--- Records to use Enclosed Below ---
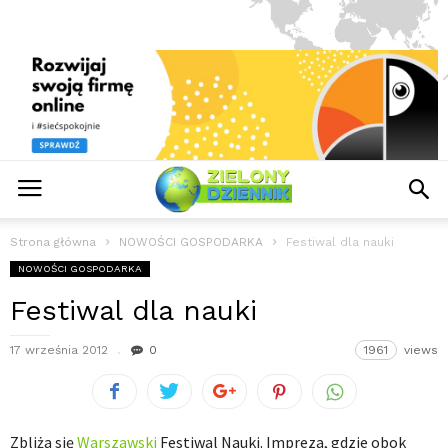
Strona główna
NOWOŚCI GOSPODARKA
Festiwal dla nauki
NOWOŚCI GOSPODARKA
Festiwal dla nauki
17 września 2012
0
1961
views
Zbliża się
Warszawski
Festiwal Nauki. Impreza, gdzie obok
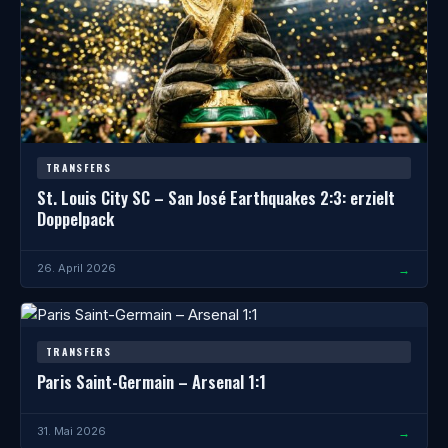
TRANSFERS
St. Louis City SC – San José Earthquakes 2:3: erzielt
Doppelpack
→
26. April 2026
TRANSFERS
Paris Saint-Germain – Arsenal 1:1
→
31. Mai 2026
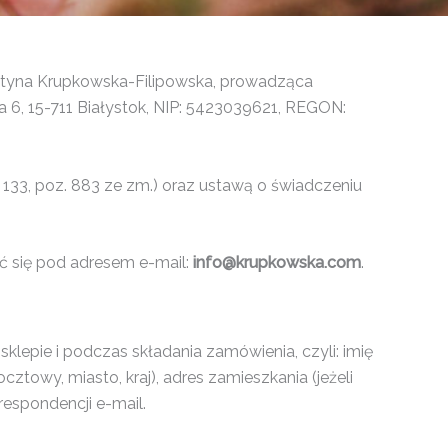
styna Krupkowska-Filipowska, prowadząca
ka 6, 15-711 Białystok, NIP: 5423039621, REGON:
 133, poz. 883 ze zm.) oraz ustawą o świadczeniu
 się pod adresem e-mail:
info@krupkowska.com
.
lepie i podczas składania zamówienia, czyli: imię
ztowy, miasto, kraj), adres zamieszkania (jeżeli
espondencji e-mail.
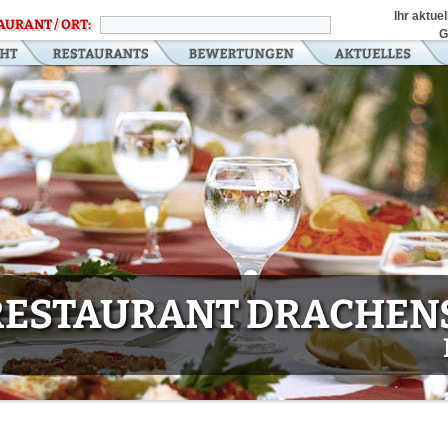
Ihr aktue
AURANT / ORT:
G
RESTAURANT DRACHEN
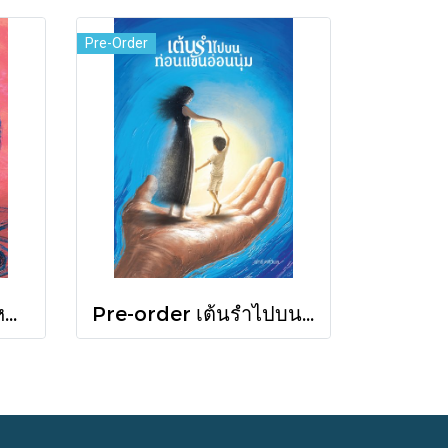
Pre-Order
Pre-order เกิดในฤดูหนาวที่แดดส่องถึง / นทธี ศศิวิมล / Pandora Press
Pre-order เต้นรำไปบนท่อนแขนอ่อนนุ่ม / นทธี ศศิวิมล / Pandora Press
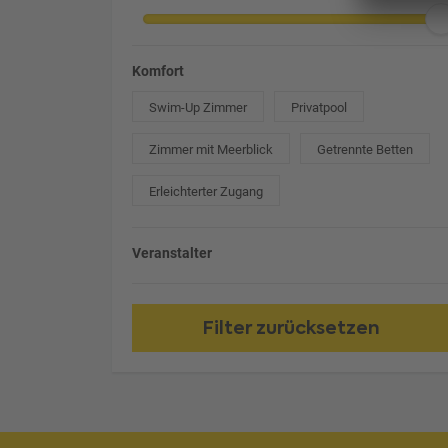
Komfort
Swim-Up Zimmer
Privatpool
Zimmer mit Meerblick
Getrennte Betten
Erleichterter Zugang
Veranstalter
Filter zurücksetzen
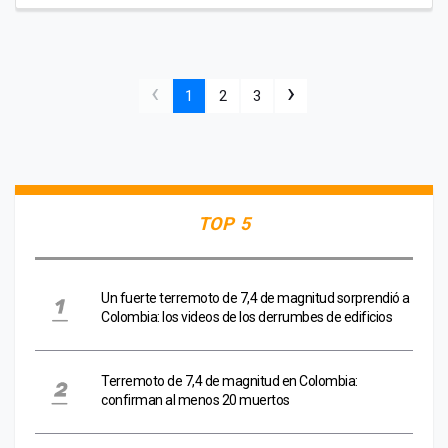
‹
›
1
2
3
TOP 5
Un fuerte terremoto de 7,4 de magnitud sorprendió a
Colombia: los videos de los derrumbes de edificios
Terremoto de 7,4 de magnitud en Colombia:
confirman al menos 20 muertos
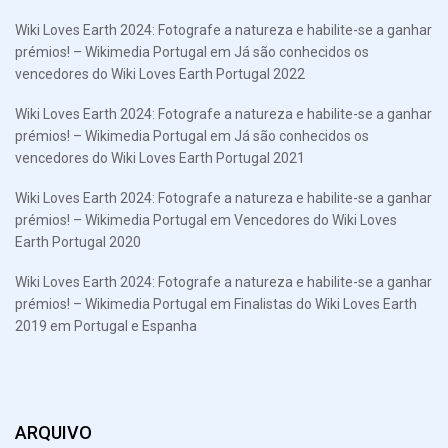
Wiki Loves Earth 2024: Fotografe a natureza e habilite-se a ganhar
prémios! – Wikimedia Portugal
em
Já são conhecidos os
vencedores do Wiki Loves Earth Portugal 2022
Wiki Loves Earth 2024: Fotografe a natureza e habilite-se a ganhar
prémios! – Wikimedia Portugal
em
Já são conhecidos os
vencedores do Wiki Loves Earth Portugal 2021
Wiki Loves Earth 2024: Fotografe a natureza e habilite-se a ganhar
prémios! – Wikimedia Portugal
em
Vencedores do Wiki Loves
Earth Portugal 2020
Wiki Loves Earth 2024: Fotografe a natureza e habilite-se a ganhar
prémios! – Wikimedia Portugal
em
Finalistas do Wiki Loves Earth
2019 em Portugal e Espanha
ARQUIVO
--- End of Enclosed Records to use ---
▶ **What this task involves**
Print the complete listing exactly, apart from any pictures.

▶ **Task result**
Strona główna
NOWOŚCI GOSPODARKA
Festiwal dla nauki
NOWOŚCI GOSPODARKA
Festiwal dla nauki
17 września 2012
0
1961
views
Zbliża się
Warszawski
Festiwal Nauki. Impreza, gdzie obok
TRANSFERS
St. Louis City SC – San José Earthquakes 2:3: erzielt
Doppelpack
→
26. April 2026
TRANSFERS
Paris Saint-Germain – Arsenal 1:1
→
31. Mai 2026
styna Krupkowska-Filipowska, prowadząca
ka 6, 15-711 Białystok, NIP: 5423039621, REGON:
 133, poz. 883 ze zm.) oraz ustawą o świadczeniu
 się pod adresem e-mail:
info@krupkowska.com
.
lepie i podczas składania zamówienia, czyli: imię
ztowy, miasto, kraj), adres zamieszkania (jeżeli
espondencji e-mail.
Ihr aktue
AURANT / ORT:
G
RESTAURANT DRACHEN
Pre-Order
Pre-order เกิดในฤดูหนาวที่แดดส่องถึง / นทธี ศศิวิมล / Pandora Press
Pre-order เต้นรำไปบนท่อนแขนอ่อนนุ่ม / นทธี ศศิวิมล / Pandora Press
Komfort
Swim-Up Zimmer
Privatpool
Zimmer mit Meerblick
Getrennte Betten
Erleichterter Zugang
Veranstalter
Filter zurücksetzen
‹
›
1
2
3
TOP 5
Un fuerte terremoto de 7,4 de magnitud sorprendió a
Colombia: los videos de los derrumbes de edificios
Terremoto de 7,4 de magnitud en Colombia:
confirman al menos 20 muertos
Wiki Loves Earth 2024: Fotografe a natureza e habilite-se a ganhar
prémios! – Wikimedia Portugal
em
Já são conhecidos os
vencedores do Wiki Loves Earth Portugal 2022
Wiki Loves Earth 2024: Fotografe a natureza e habilite-se a ganhar
prémios! – Wikimedia Portugal
em
Já são conhecidos os
vencedores do Wiki Loves Earth Portugal 2021
Wiki Loves Earth 2024: Fotografe a natureza e habilite-se a ganhar
prémios! – Wikimedia Portugal
em
Vencedores do Wiki Loves
Earth Portugal 2020
Wiki Loves Earth 2024: Fotografe a natureza e habilite-se a ganhar
prémios! – Wikimedia Portugal
em
Finalistas do Wiki Loves Earth
2019 em Portugal e Espanha
ARQUIVO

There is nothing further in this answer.